# Exercise instructions
Write out, word for word, every line in the data below from the one containing "Ràdio Argentona" to the one containing "ENTREVISTES", both of them included.

Items from a dataset
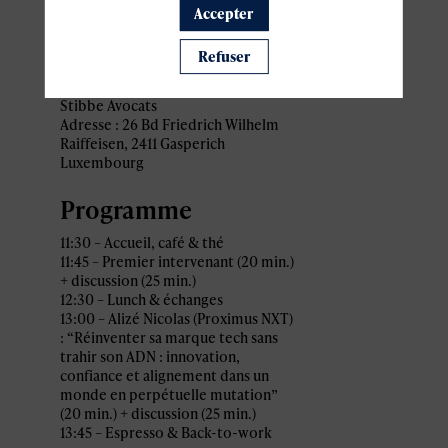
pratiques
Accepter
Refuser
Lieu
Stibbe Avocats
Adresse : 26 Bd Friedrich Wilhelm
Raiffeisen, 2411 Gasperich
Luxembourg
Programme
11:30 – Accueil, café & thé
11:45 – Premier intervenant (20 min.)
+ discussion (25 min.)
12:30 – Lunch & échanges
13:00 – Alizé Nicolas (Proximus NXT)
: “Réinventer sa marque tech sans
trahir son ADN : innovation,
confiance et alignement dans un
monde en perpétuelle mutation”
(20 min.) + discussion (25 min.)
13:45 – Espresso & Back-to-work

...

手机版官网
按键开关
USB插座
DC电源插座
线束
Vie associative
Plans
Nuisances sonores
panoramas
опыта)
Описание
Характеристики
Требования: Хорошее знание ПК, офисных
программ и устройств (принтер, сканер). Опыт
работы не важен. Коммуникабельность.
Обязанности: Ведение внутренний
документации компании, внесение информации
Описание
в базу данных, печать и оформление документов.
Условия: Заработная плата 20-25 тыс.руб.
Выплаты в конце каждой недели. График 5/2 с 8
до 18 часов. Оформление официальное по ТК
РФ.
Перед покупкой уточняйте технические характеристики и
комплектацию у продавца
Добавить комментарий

==

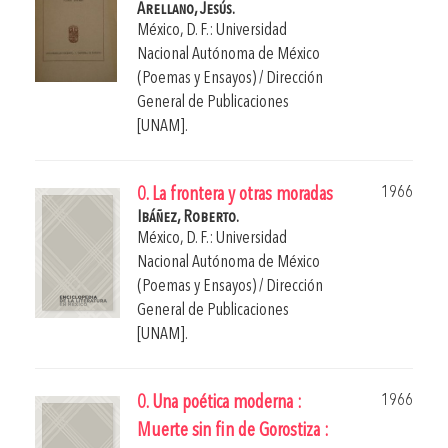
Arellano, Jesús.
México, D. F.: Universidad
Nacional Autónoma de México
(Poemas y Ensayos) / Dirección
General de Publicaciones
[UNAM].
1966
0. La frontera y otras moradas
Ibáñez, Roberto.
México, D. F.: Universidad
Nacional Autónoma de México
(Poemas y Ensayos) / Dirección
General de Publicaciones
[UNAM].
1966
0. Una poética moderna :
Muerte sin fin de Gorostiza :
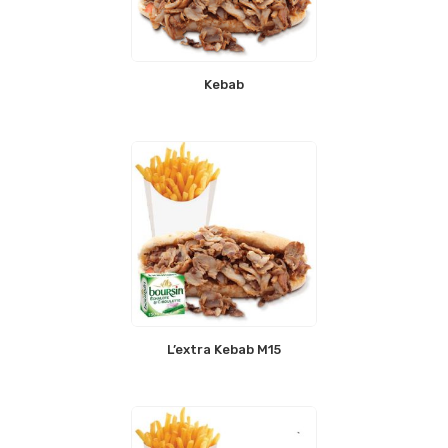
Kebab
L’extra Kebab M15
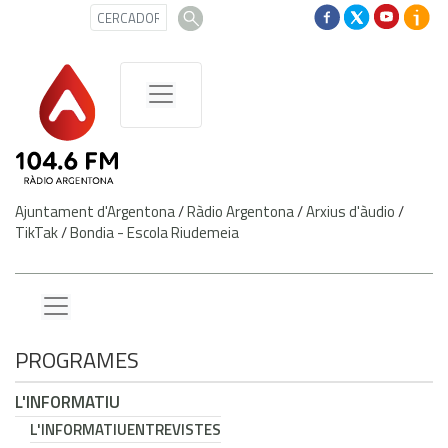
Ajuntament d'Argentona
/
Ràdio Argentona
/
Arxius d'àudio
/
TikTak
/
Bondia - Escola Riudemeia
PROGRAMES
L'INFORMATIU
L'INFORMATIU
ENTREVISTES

# Exercise answer
Ràdio Argentona
/
Arxius d'àudio
/
TikTak
/
Bondia - Escola Riudemeia
PROGRAMES
L'INFORMATIU
L'INFORMATIU
ENTREVISTES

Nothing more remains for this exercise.